Trump also said he would consider pardoning former Proud Boys leader Enrique Tarrio, who was sentenced to 22 years in prison orchestrating a failed plot to keep Trump in power.

Trump said Tarrio was treated “horribly,” according to a full transcript of the NBC interview, which included parts that were not aired.

Trump was asked if he fears going to jail.

“No, I don’t really. I don’t even think about it. I’m built a little differently I guess,” he said.

Trump was also asked in the interview why he didn’t listen to the advice of attorneys in the White House who urged him to accept his loss to Biden.

“I didn’t respect them,” Trump said. “In many cases, I didn’t respect them. But I did respect others. I respected many others that said the election was rigged.”

Trump said he was listening both to his instincts and “different people” to guide his actions around the election’s results.

The NBC appearance was Trump’s first broadcast network interview since leaving office and marked Welker’s debut show as host.

Trump also said he was pleased to hear Russian President Vladimir Putin’s recent remarks praising Trump for suggesting that he were elected to the White House again, he would negotiate an end to Russia’s war in Ukraine. Putin on Tuesday said Trump’s statements were “good” and brought “happiness.”

“Well, I like that he said that. Because that means what I’m saying is right,” Trump said on NBC.

Trump said he had had a good relationship with Putin, something he has said several times before, and denied that any deal he would seek in Ukraine would be a win for Russia and allow it to keep territory it has seized.

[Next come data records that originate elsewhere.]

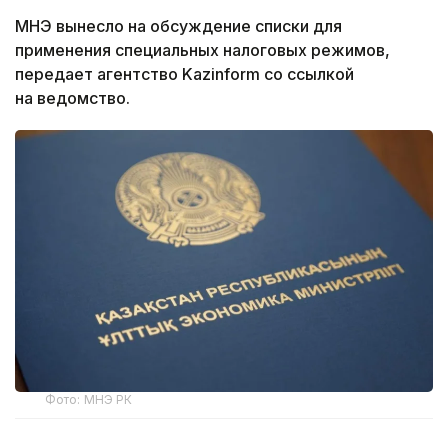
МНЭ вынесло на обсуждение списки для
применения специальных налоговых режимов,
передает агентство Kazinform со ссылкой
на ведомство.
Фото: МНЭ РК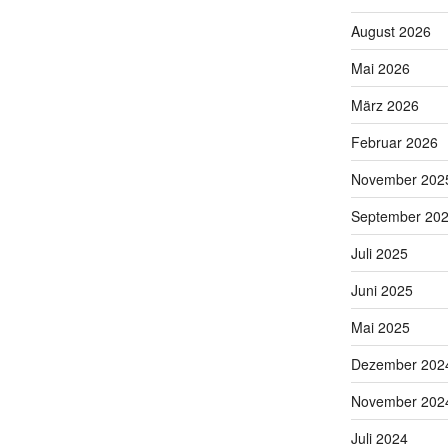
August 2026
Mai 2026
März 2026
Februar 2026
November 202
September 20
Juli 2025
Juni 2025
Mai 2025
Dezember 202
November 202
Juli 2024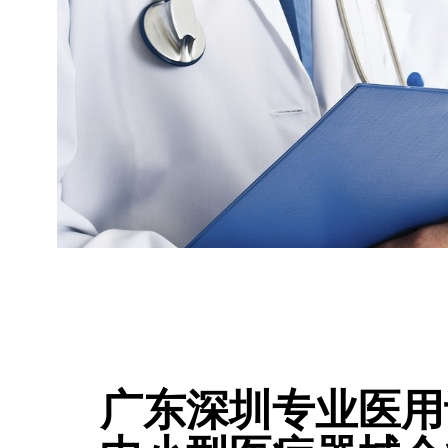
广东深圳专业医用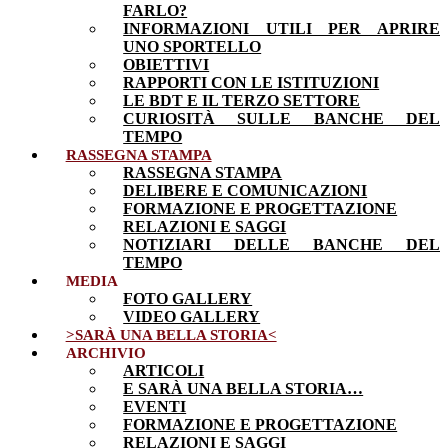
FARLO?
INFORMAZIONI UTILI PER APRIRE
UNO SPORTELLO
OBIETTIVI
RAPPORTI CON LE ISTITUZIONI
LE BDT E IL TERZO SETTORE
CURIOSITÀ SULLE BANCHE DEL
TEMPO
RASSEGNA STAMPA
RASSEGNA STAMPA
DELIBERE E COMUNICAZIONI
FORMAZIONE E PROGETTAZIONE
RELAZIONI E SAGGI
NOTIZIARI DELLE BANCHE DEL
TEMPO
MEDIA
FOTO GALLERY
VIDEO GALLERY
>SARÀ UNA BELLA STORIA<
ARCHIVIO
ARTICOLI
E SARÀ UNA BELLA STORIA…
EVENTI
FORMAZIONE E PROGETTAZIONE
RELAZIONI E SAGGI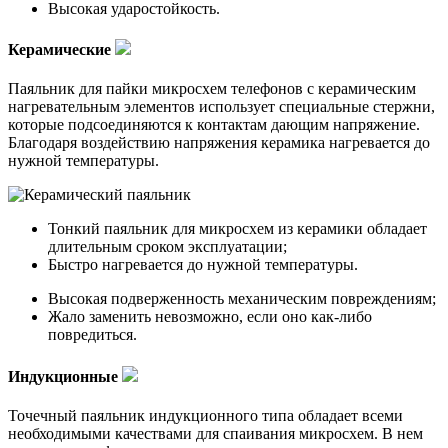
Высокая ударостойкость.
Керамические
Паяльник для пайки микросхем телефонов с керамическим
нагревательным элементов использует специальные стержни,
которые подсоединяются к контактам дающим напряжение.
Благодаря воздействию напряжения керамика нагревается до
нужной температуры.
Тонкий паяльник для микросхем из керамики обладает
длительным сроком эксплуатации;
Быстро нагревается до нужной температуры.
Высокая подверженность механическим повреждениям;
Жало заменить невозможно, если оно как-либо
повредиться.
Индукционные
Точечный паяльник индукционного типа обладает всеми
необходимыми качествами для спаивания микросхем. В нем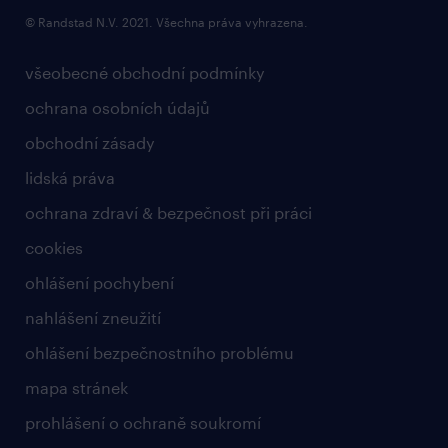
© Randstad N.V. 2021. Všechna práva vyhrazena.
všeobecné obchodní podmínky
ochrana osobních údajů
obchodní zásady
lidská práva
ochrana zdraví & bezpečnost při práci
cookies
ohlášení pochybení
nahlášení zneužití
ohlášení bezpečnostního problému
mapa stránek
prohlášení o ochraně soukromí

“That’s something that could have been negotiated,” Trump said. He went on and said, “They could have made a deal where there’s lesser territory right now than Russia’s already taken, to be honest.”

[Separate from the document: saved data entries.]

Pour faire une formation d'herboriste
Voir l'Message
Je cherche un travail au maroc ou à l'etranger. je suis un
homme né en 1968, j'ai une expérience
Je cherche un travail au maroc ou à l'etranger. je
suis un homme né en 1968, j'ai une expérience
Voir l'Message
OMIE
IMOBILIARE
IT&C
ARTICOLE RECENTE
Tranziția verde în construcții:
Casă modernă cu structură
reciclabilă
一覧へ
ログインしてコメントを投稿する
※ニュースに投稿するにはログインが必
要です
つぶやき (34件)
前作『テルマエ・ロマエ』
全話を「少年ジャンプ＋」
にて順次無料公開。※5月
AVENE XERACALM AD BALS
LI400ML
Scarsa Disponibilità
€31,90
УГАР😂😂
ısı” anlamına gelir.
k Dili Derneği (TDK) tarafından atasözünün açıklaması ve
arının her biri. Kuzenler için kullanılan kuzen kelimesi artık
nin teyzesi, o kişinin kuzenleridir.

Trump repeatedly declined to say whether he would support a federal ban on abortion and he criticized a ban on abortion after six weeks of pregnancy that was signed by Florida Gov. Ron DeSantis, one of Trump’s top rivals in the presidential primary.

“I think what he did is a terrible thing and a terrible mistake,” Trump said.

Trump said he did not care whether abortion was ultimately banned at a federal level or settled by laws in each state. The U.S. Supreme Court, with the support of three justices appointed by Trump, last year overturned the federal abortion mandate that prohibited states from setting their own restrictions following the 50-year-old Roe v. Wade case.

“From a pure standpoint, from a legal standpoint, I think it’s probably better” to be handled at the state level, Trump said.

“But I can live with it either way. It’s much more important, the number of weeks is much more important.”